2. Negligent Hiring and Supervision This claim is the only one I find to be sufficient to proceed. Wells Fargo argues that this claim fails because the plaintiffs allegations are speculative and conclusory, because the plaintiff has not alleged that Wells Fargo owed him any duty, and because language in the mortgage makes clear that Wells Fargo had no duty to preserve or maintain the property. The plaintiff alleges that he purchased the home in 2011, with a mortgage to Wells Fargo.
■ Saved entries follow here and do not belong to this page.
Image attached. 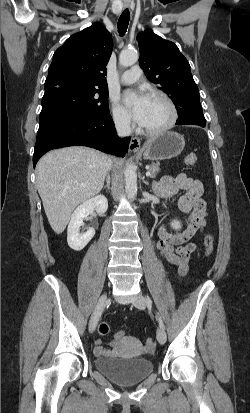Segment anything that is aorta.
I'll return each mask as SVG.
<instances>
[{
	"mask_svg": "<svg viewBox=\"0 0 250 413\" xmlns=\"http://www.w3.org/2000/svg\"><path fill=\"white\" fill-rule=\"evenodd\" d=\"M138 60V53L135 50H124L119 56V64L124 67L135 64ZM125 190L130 199H135L137 194V174L133 164L129 163L124 172Z\"/></svg>",
	"mask_w": 250,
	"mask_h": 413,
	"instance_id": "aorta-1",
	"label": "aorta"
}]
</instances>
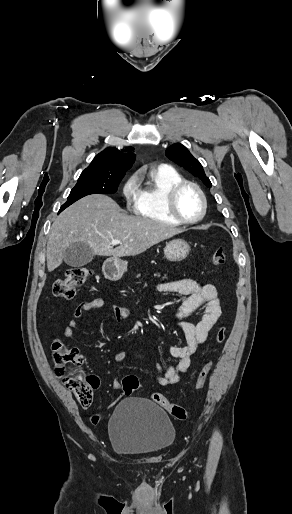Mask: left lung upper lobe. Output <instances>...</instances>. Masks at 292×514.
<instances>
[{
  "mask_svg": "<svg viewBox=\"0 0 292 514\" xmlns=\"http://www.w3.org/2000/svg\"><path fill=\"white\" fill-rule=\"evenodd\" d=\"M166 156L176 164L189 171L195 177H198L209 188L212 187L211 181L206 176L200 162L195 159L189 150L182 144H173L165 151Z\"/></svg>",
  "mask_w": 292,
  "mask_h": 514,
  "instance_id": "1",
  "label": "left lung upper lobe"
}]
</instances>
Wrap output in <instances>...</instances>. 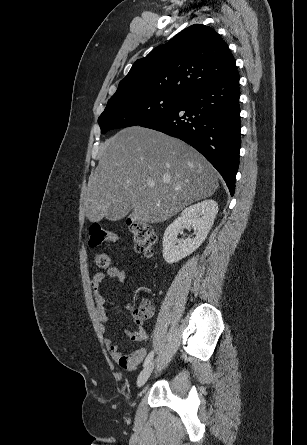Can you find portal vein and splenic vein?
Listing matches in <instances>:
<instances>
[{
  "label": "portal vein and splenic vein",
  "mask_w": 307,
  "mask_h": 445,
  "mask_svg": "<svg viewBox=\"0 0 307 445\" xmlns=\"http://www.w3.org/2000/svg\"><path fill=\"white\" fill-rule=\"evenodd\" d=\"M149 184H151V186H154L155 182H151V180H150ZM179 188H181V186H177V188H175V190H179Z\"/></svg>",
  "instance_id": "obj_1"
}]
</instances>
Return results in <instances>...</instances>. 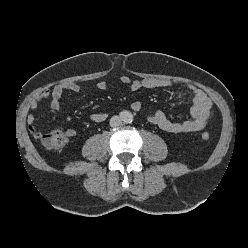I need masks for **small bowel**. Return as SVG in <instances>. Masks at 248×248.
I'll return each instance as SVG.
<instances>
[{
  "instance_id": "1",
  "label": "small bowel",
  "mask_w": 248,
  "mask_h": 248,
  "mask_svg": "<svg viewBox=\"0 0 248 248\" xmlns=\"http://www.w3.org/2000/svg\"><path fill=\"white\" fill-rule=\"evenodd\" d=\"M119 82L127 86L131 91L136 92L141 89H156V88H173L176 84L169 80L148 78V79H131L128 76H121ZM97 87L100 90H105L107 88V83L100 81L97 83ZM184 89L192 97V107L190 110L191 119L184 122H173L169 120L165 114L161 111H156L147 117V120L158 126L160 129L170 133H187L202 130L206 127L208 122L211 120L214 114L213 103L211 99L203 92L201 89L197 88L192 84H185ZM80 86L71 81L62 82L54 86L51 90L43 91L36 99H34L30 108L35 110L38 108L39 104L44 100H49L50 107L54 111H60L61 105L60 100L64 92L79 93ZM131 109L135 112H141L143 109L142 104L139 101H134L131 103ZM89 118L95 123H101L106 120L107 115L105 113H92ZM27 125L32 133V135L40 139L42 132L37 130L35 126V116L31 113L27 117ZM66 134L69 137L76 135L74 129H68Z\"/></svg>"
}]
</instances>
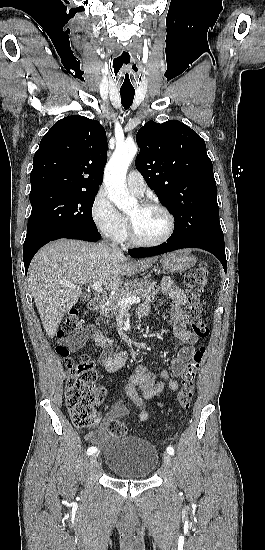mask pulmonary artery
I'll return each instance as SVG.
<instances>
[{
    "instance_id": "1",
    "label": "pulmonary artery",
    "mask_w": 265,
    "mask_h": 550,
    "mask_svg": "<svg viewBox=\"0 0 265 550\" xmlns=\"http://www.w3.org/2000/svg\"><path fill=\"white\" fill-rule=\"evenodd\" d=\"M126 184L128 190L136 196H142L146 190V183L142 175L136 170L129 172L126 178Z\"/></svg>"
}]
</instances>
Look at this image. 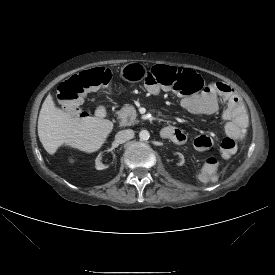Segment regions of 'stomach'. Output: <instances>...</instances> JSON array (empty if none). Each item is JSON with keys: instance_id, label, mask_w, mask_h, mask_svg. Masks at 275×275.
<instances>
[{"instance_id": "1", "label": "stomach", "mask_w": 275, "mask_h": 275, "mask_svg": "<svg viewBox=\"0 0 275 275\" xmlns=\"http://www.w3.org/2000/svg\"><path fill=\"white\" fill-rule=\"evenodd\" d=\"M145 74V67L137 62H131L124 65L120 71L121 78L129 83L139 82L145 77Z\"/></svg>"}]
</instances>
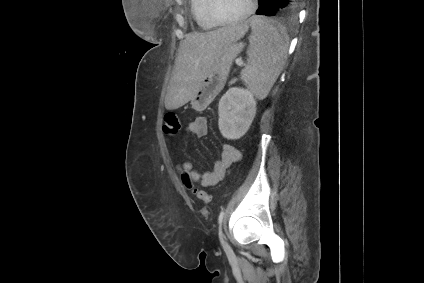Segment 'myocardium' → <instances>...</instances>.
<instances>
[{"mask_svg":"<svg viewBox=\"0 0 424 283\" xmlns=\"http://www.w3.org/2000/svg\"><path fill=\"white\" fill-rule=\"evenodd\" d=\"M216 0H207L206 2V14L209 20L216 25H232L248 19L255 11L257 6L256 0H249V7L245 13L234 19H223L219 17L215 11Z\"/></svg>","mask_w":424,"mask_h":283,"instance_id":"f54148a6","label":"myocardium"}]
</instances>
Id. at 15. In 2013, Wells Fargo initiated foreclosure proceedings, but “chose to return the title to” the plaintiff in December 2016 after apparently mistakenly assuming it “had possession of the title” to his property. /d. at 15-16. The plaintiff claims that in December 2016, “an accidental foreclosure sale was held . . . allowing unauthorized individuals entry to the home.” Id. at 22. In 2016, the plaintiff was involved in a serious car accident in New York City, leading to his temporary relocation there “due to extensive medical treatments” and as a result of which he became “100% disabled and... bound to a wheelchair.” /d. at 15. In 2017 and 2018, while he still owned the property but was not living there, he visited the property and noticed that the home “appeared to have been ransacked,” and yet there “were no open windows, doors or forced entry according to Torrington police.” /d. at 16. He discovered that Wells Fargo had listed the home with “a real estate broker who appeared to continue to show the property even after” being notified by the plaintiff that the home was not for sale. /d.